CASAMENTO DE SÃO FRANCISCO DE ASSIS COM A POBREZA (Sasseta)
O amor te escolheu
por seres a mais casta
entre virgens ideais.
A união é do ar
e da água e do pão
em migalhas.

AUTORRETRATO (Soutine)
Sou eu ou não sou eu?
Sou eu ou sou você?
Sou eu ou sou ninguém,
e ninguém me retrata?

MÚSICOS CEGOS (Velázquez)
Violino e guitarra são videntes,
olham pelos olhos dos cantantes.

RETRATO DE MADAME HÉBUTERNE (Modigliani)
Plantada na torre do pescoço,
a cabeça, na altura,
mal percebe nossas inquietações de planície.

O GRITO (Munch)
A natureza grita, apavorante.
Doem os ouvidos, dói o quadro.

LEDA (Da Vinci)
Já gozaste demais, diz Leda ao cisne.
Que venha logo Jove cataclismo.

GENTIL HOMEM BÊBADO (Carrà)
De Baudelaire o conselho:
É preciso estar sempre bêbado.
Além do imaginário e do real
é preciso estar sempre sóbrio
para pintar a bebedeira.

ODALISCA VERMELHA (Matisse)
A indolência da odalisca em rosa rubra
respira paz de lânguido fervor.
A sensualidade se dilui:
pura cor.

A CADEIRA (Van Gogh)
Ninguém está sentado,
mas adivinha-se o homem angustiado.

A CIGANA ADORMECIDA (Henri Rousseau)
Para te acordar
do sono profundo
disfarço-me: leão
que ao te roçar
esquece a missão.

A PONTE DE MANTES (Corot)
Assim quisera eu ser:
ponte árvore canoa água serena
ignorante de tudo mais bem longe.

A ANUNCIAÇÃO (Fra Angelico)
O anjo desprende-se da arquitetura
para dar a notícia
precisamente conforme a traça
de sublime arquiteto.

ALMOÇO SOBRE A RELVA (Manet)
Conversamos placidamente
junto da nudez
que pela primeira vez
não nos alucina.

VÊNUS E O ORGANISTA (Ticiano)
O som envolve a nudez
e chega ao cachorrinho.
O músico esquece a partitura.
As pulseiras de Vênus não escutam.

TIRADENTES (Portinari)
Fez-se a burocrática justiça.
O trono dorme invencível vingado.
Postas de carne do sonhador
referem o caminho das minas.

CAFÉ NOTURNO (Van Gogh)
Alucinação de mesas
que se comportam como fantasmas
reunidos
solitários
glaciais.

TRANSVERBERAÇÃO DE SANTA TERESA (Bernini)
Visão celestial, doce delírio.
Da cabeça aos pés nus
êxtase (orgasmo?) relampeia.

RETRATO DO CASAL ARNOLFINI (Jan van Eyck)
A imagem reproduz-se até o sem-fim.
O casal sem filhos
gera continuamente nos espelhos
a imagem de perpétuo casamento.

SALOMÉ (Giorgione)
Que instinto maternal, que suavidade
embala esta cabeça decepada?

VÊNUS ADORMECIDA (Giorgione)
Acalenta no sono
o púbis acordado.

JARDIM DO MANICÔMIO (Van Gogh)
O jardim onde passeia a ausência de razão
é todo ele ordem natural.
A terra acolhe o desvario
que assimila a verdura e a leveza do ar.

VOLTAIRE (Houdon)
O mundo não merece gargalhada.

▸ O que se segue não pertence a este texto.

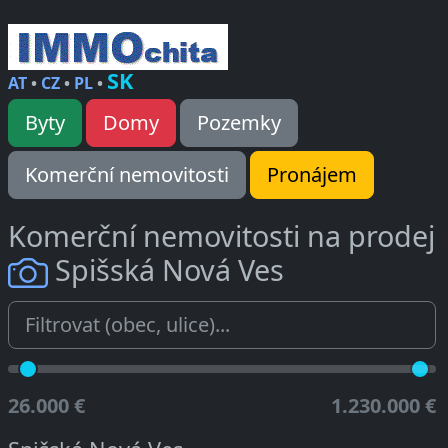
SK
AT
•
CZ
•
PL
•
Byty
Domy
Pozemky
Komerční nemovitosti
Pronájem
Komerční nemovitosti na prodej
Spišská Nová Ves
26.000 €
1.230.000 €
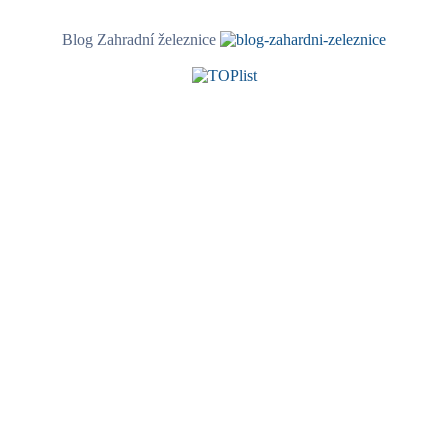
Blog Zahradní železnice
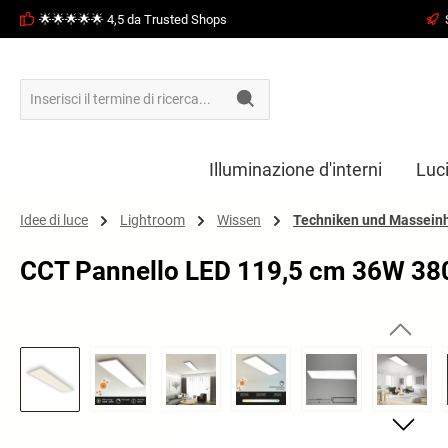
🌟🌟🌟🌟🌟 4,5 da Trusted Shops
ricerca
Passa alla navigazione principale
Illuminazione d'interni
Luc
Idee di luce
Lightroom
Wissen
Techniken und Massein
CCT Pannello LED 119,5 cm 36W 38
Salta la galleria di immagini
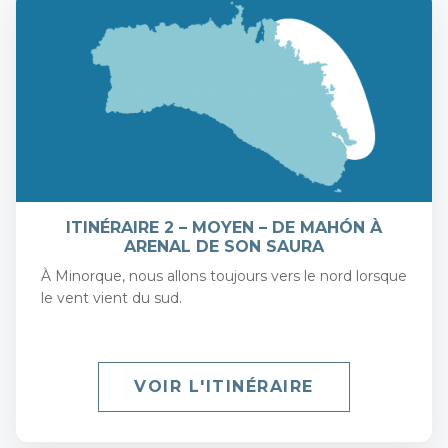
ITINÉRAIRE 2 – MOYEN – DE MAHÓN À
ARENAL DE SON SAURA
À Minorque, nous allons toujours vers le nord lorsque
le vent vient du sud.
VOIR L'ITINÉRAIRE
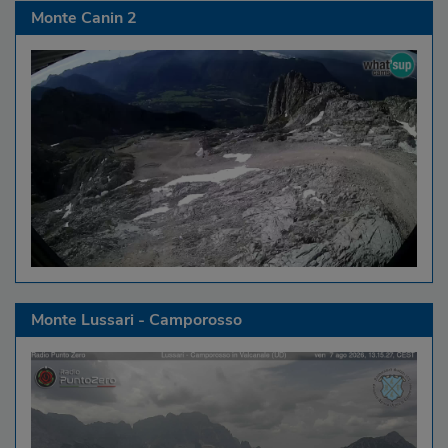
Monte Canin 2
Monte Lussari - Camporosso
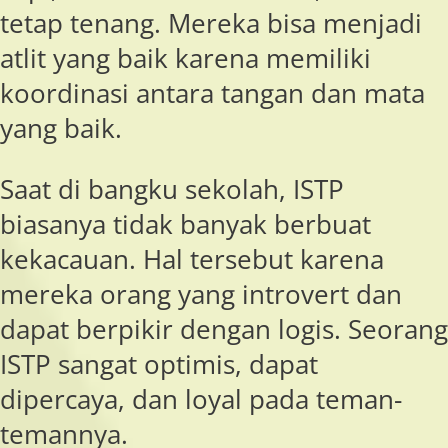
tetap tenang. Mereka bisa menjadi
atlit yang baik karena memiliki
koordinasi antara tangan dan mata
yang baik.
Saat di bangku sekolah, ISTP
biasanya tidak banyak berbuat
kekacauan. Hal tersebut karena
mereka orang yang introvert dan
dapat berpikir dengan logis. Seorang
ISTP sangat optimis, dapat
dipercaya, dan loyal pada teman-
temannya.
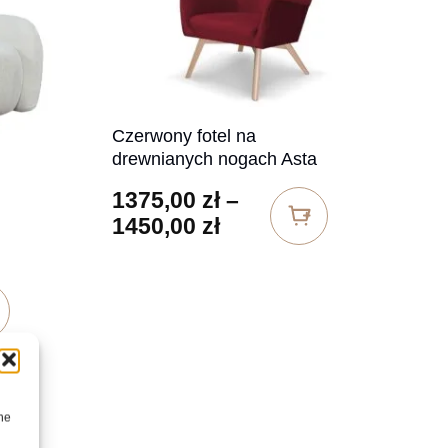
Czerwony fotel na
drewnianych nogach Asta
1375,00
zł
–
Zakres cen: od 1375,0
1450,00
zł
ne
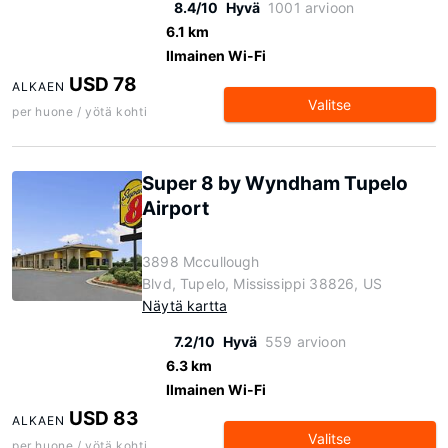
8.4/10
Hyvä
1001 arvioon
6.1 km
Ilmainen Wi-Fi
USD 78
ALKAEN
Valitse
per huone / yötä kohti
Super 8 by Wyndham Tupelo
Airport
3898 Mccullough
Blvd, Tupelo, Mississippi 38826, US
Näytä kartta
7.2/10
Hyvä
559 arvioon
6.3 km
Ilmainen Wi-Fi
USD 83
ALKAEN
Valitse
per huone / yötä kohti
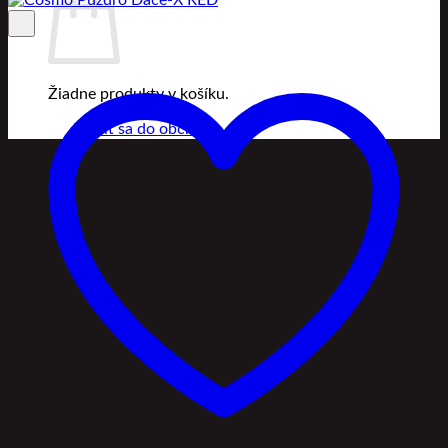
Žiadne produkty v košíku.
Vrátiť sa do obchodu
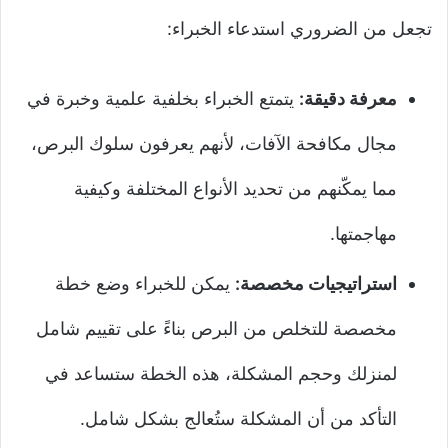
تجعل من الضروري استدعاء الخبراء:
معرفة دقيقة:
يتمتع الخبراء بخلفية علمية وخبرة في
مجال مكافحة الآفات، لأنهم يعرفون سلوك البرص،
مما يمكّنهم من تحديد الأنواع المختلفة وكيفية
مهاجمتها.
استراتيجيات مخصصة:
يمكن للخبراء وضع خطة
مخصصة للتخلص من البرص بناءً على تقييم شامل
لمنزلك وحجم المشكلة، هذه الخطة ستساعد في
التأكد من أن المشكلة ستُعالج بشكل شامل.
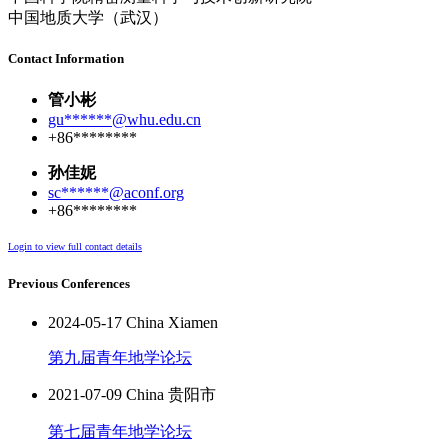
中国地质大学（武汉）
Contact Information
管小彬
gu******@whu.edu.cn
+86********
孙佳妮
sc******@aconf.org
+86********
Login to view full contact details
Previous Conferences
2024-05-17 China Xiamen
第九届青年地学论坛
2021-07-09 China 贵阳市
第七届青年地学论坛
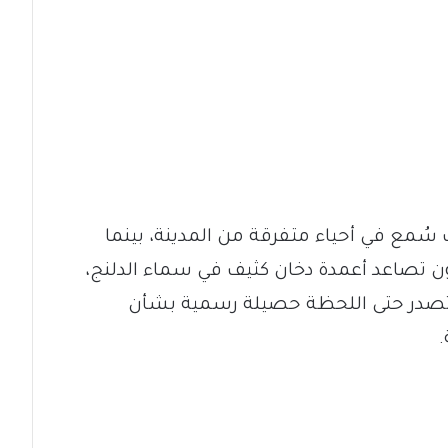
 سُمع في أحياء متفرقة من المدينة، بينما
تصاعد أعمدة دخان كثيف في سماء الدلنج،
م تصدر حتى اللحظة حصيلة رسمية بشأن
.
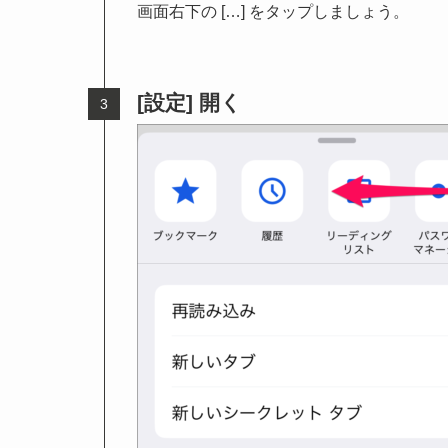
画面右下の […] をタップしましょう。
[設定] 開く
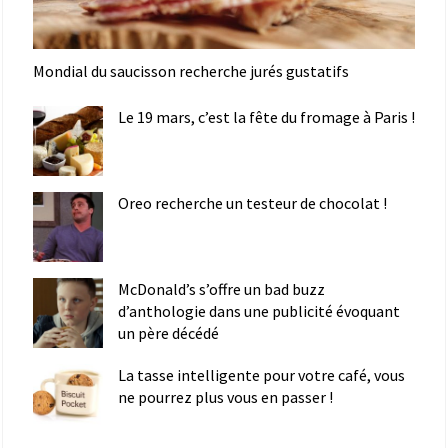
Mondial du saucisson recherche jurés gustatifs
Le 19 mars, c’est la fête du fromage à Paris !
Oreo recherche un testeur de chocolat !
McDonald’s s’offre un bad buzz
d’anthologie dans une publicité évoquant
un père décédé
La tasse intelligente pour votre café, vous
ne pourrez plus vous en passer !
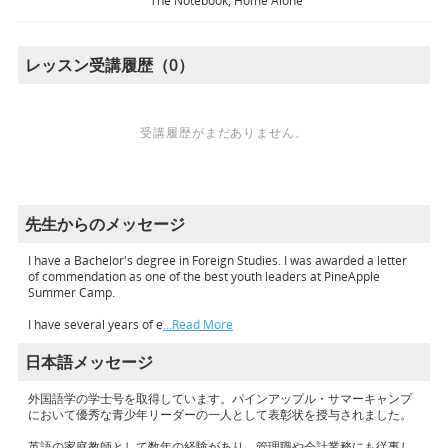
The Notebook, Home Alone
レッスン受講履歴（0）
受講履歴がまだありません。
先生からのメッセージ
I have a Bachelor's degree in Foreign Studies. I was awarded a letter
of commendation as one of the best youth leaders at PineApple
Summer Camp.
I have several years of e
…Read More
日本語メッセージ
外国語学の学士号を取得しています。パインアップル・サマーキャンプ
において優秀な青少年リーダーの一人として表彰状を授与されました。
英語の家庭教師として数年の経験があり、管理職や会計業務にも従事し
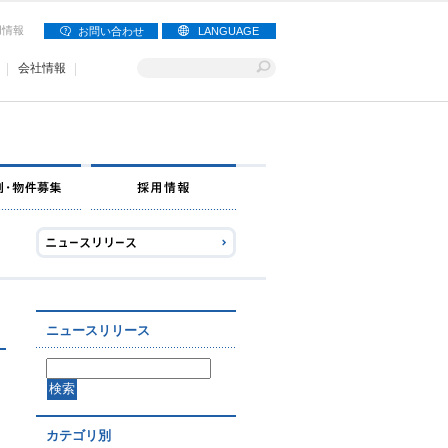
用情報
お問い合わせ
LANGUAGE
会社情報
ニュースリリース
カテゴリ別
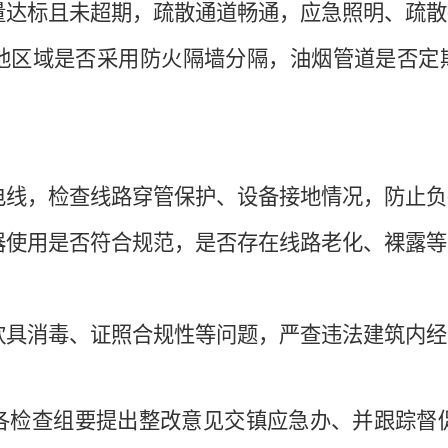
数量达标且未超期，疏散通道畅通，应急照明、疏
其他区域是否采用防火隔墙分隔，油烟管道是否定
接电线，检查线路穿管保护、设备接地情况，防止
电器使用是否符合规范，是否存在线路老化、裸露
饮具消毒、证照合规性等问题，严查违法建筑内经
各检查组要提出整改意见交
镇应急办
、
并跟踪督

Basta-lhe
sorriso de descrença e zombaria.

SAPATOS (Van Gogh)
Cansaram-se de caminhar
ou o caminho se cansou?

AUTORRETRATO COM COPO DE VINHO (Chagall)
Seja celebrada a alegria nas alturas
por cima dócil das mulheres.
A cavalo melhor se chega ao céu.

QUADRO I (Mondrian)
Universo passado a limpo.
Linhas tortas ou sensuais desaparecem.
A cor, fruto de álgebra, perdura.

CARNAVAL DE ARLEQUIM (Miró)
Descobri que a vida é bailarina
e que nenhum ponto inerte
anula o viravoltear das coisas.

FUZILAMENTO NA MONCLOA (Goya)
Balé de tiros gritos corpos derrubados.
A lanterna tranquila
acena para a esperança da Ressurreição.

AS TRÊS GRAÇAS (Rubens)
Curvilíneos volumes se consultam
e concluem:
Beleza é redundância.

PIETÀ (Miguel Ângelo)
Dor é incomunicável.
O mármore comunica-se,
acusa-nos a todos.

A DUQUESA DE ALBA (Goya)
Ser o cachorrinho da Duquesa
é de certo modo
ser uma partícula da Duquesa.

GIOCONDA (Da Vinci)
O ardiloso sorriso
alonga-se em silêncio
para contemporâneos e pósteros,
ansiosos, em vão, por decifrá-lo.
Não há decifração. Há o sorriso.

RETRATO DE ERASMO DE ROTTERDAM
(Quentin Metsys)
Santidade de escrever,
insanidade de escrever
equivalem-se. O sábio
equilibra-se no caos.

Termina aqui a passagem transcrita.